Erdogan and Putin — despite backing opposing players in conflicts in the Middle East and the ex-Soviet Caucasus region — have developed close ties over years of working together.

Even the Turkish leader himself hailed his “special relationship” with Putin during a recent interview with US broadcaster CNN.

“Russia and Turkey need each other in every field possible,” Erdogan said.

In a world where Moscow and Ankara are both sceptical of Western military, political and economic dominance, Putin and Erdogan see each other as reliable partners.

‘Incredibly similar’

“They are incredibly similar to each other with respect to their political mentality, their style and their relation to the outside world,” independent political analyst Arkady Dubnov told AFP.

They both “sincerely despise the West’s liberal values”, he added.

Yet Putin and Erdogan have not always seen eye to eye, and each leader threw his political and military clout behind rival camps when conflicts broke out in Syria, Libya and Nagorno-Karabakh.

When Turkey mistakenly shot down a Russian fighter jet near the Syrian border in 2015, Putin described the incident as a “stab in the back”.

Still, when Erdogan faced down an attempted coup less than a year later, Putin was the first leader to offer his support in a telephone call.

And despite their divergent positions, they have been able to find common ground.

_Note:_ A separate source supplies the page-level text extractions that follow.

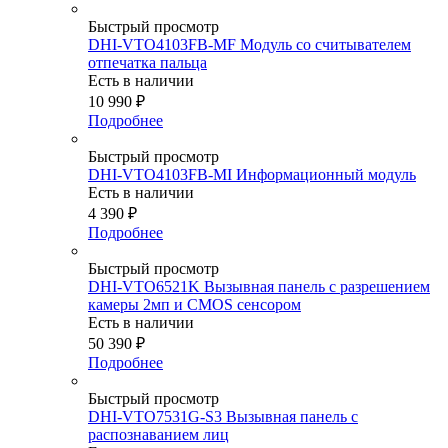
Быстрый просмотр
DHI-VTO4103FB-MF Модуль со считывателем
отпечатка пальца
Есть в наличии
10 990
₽
Подробнее
Быстрый просмотр
DHI-VTO4103FB-MI Информационный модуль
Есть в наличии
4 390
₽
Подробнее
Быстрый просмотр
DHI-VTO6521K Вызывная панель с разрешением
камеры 2мп и CMOS сенсором
Есть в наличии
50 390
₽
Подробнее
Быстрый просмотр
DHI-VTO7531G-S3 Вызывная панель c
распознаванием лиц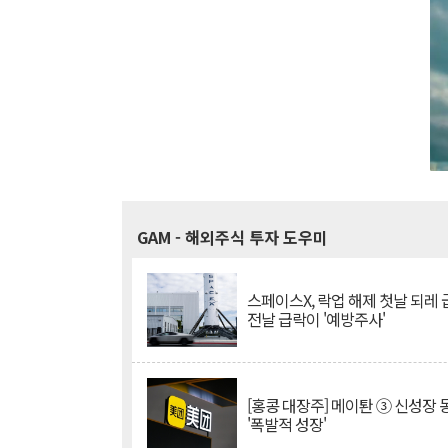
GAM
- 해외주식 투자 도우미
스페이스X, 락업 해제 첫날 되레 급
전날 급락이 '예방주사'
[홍콩 대장주] 메이퇀 ③ 신성장
'폭발적 성장'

“There are many contradictions in their interests,” Fyodor Lukyanov, a foreign policy expert close to the Kremlin, told AFP.

“But the personal, long-standing relationship between the two leaders helps a lot,” he said.

“They are able to find a way forward on a variety of issues.”

The Western diplomat who spoke to AFP described the leaders’ relationship as pragmatic.

“They’re very good at compartmentalising: differences are put aside and they work together where their interests are aligned,” the diplomat said on condition of anonymity.

“There is no ‘bromance’ between Erdogan and Putin, it’s purely transactional,” he added.

Putin’s decision to send troops to Ukraine last year has given Turkey — a member of the NATO defence alliance — the opportunity to mediate between Western countries and an increasingly isolated Kremlin.

While Turkey has delivered drones to Kyiv, it has refused to join sanctions against Moscow.

It has become an important, alternative transit hub for heavily sanctioned Russian exports, attracting investments and buying gas at knockdown prices.

‘Predictable’ relationship

Alongside the UN last year, Erdogan brokered the Black Sea grain deal that unlocked Ukrainian exports from three ports, easing fears of a global food crisis.

But a victory for Western-sympathetic Kilicdaroglu could threaten the established relationship, analysts say.

Kilicdaroglu may, for example, push for a thaw between NATO and Turkey, which has the second-biggest army of the alliance.

In May, Kilicdaroglu accused Russia of interfering in the election. The Kremlin denied the allegations and said Moscow would retain close ties with Ankara regardless of the vote’s outcome.

Last month Putin praised Erdogan at the launch of the Russian-built Akkuyu nuclear power plant, Turkey’s first.

The project was a “convincing example of how much you, President Erdogan, are doing for your country, for the growth of its economy, for all Turkish citizens”, Putin said.

“Putin has always been known for being loyal… to those who act in the same way towards him and Russia,” Lukyanov said.

“It’s not so much about Erdogan as about the fact that predictable relationships with Turkey are extremely necessary now.”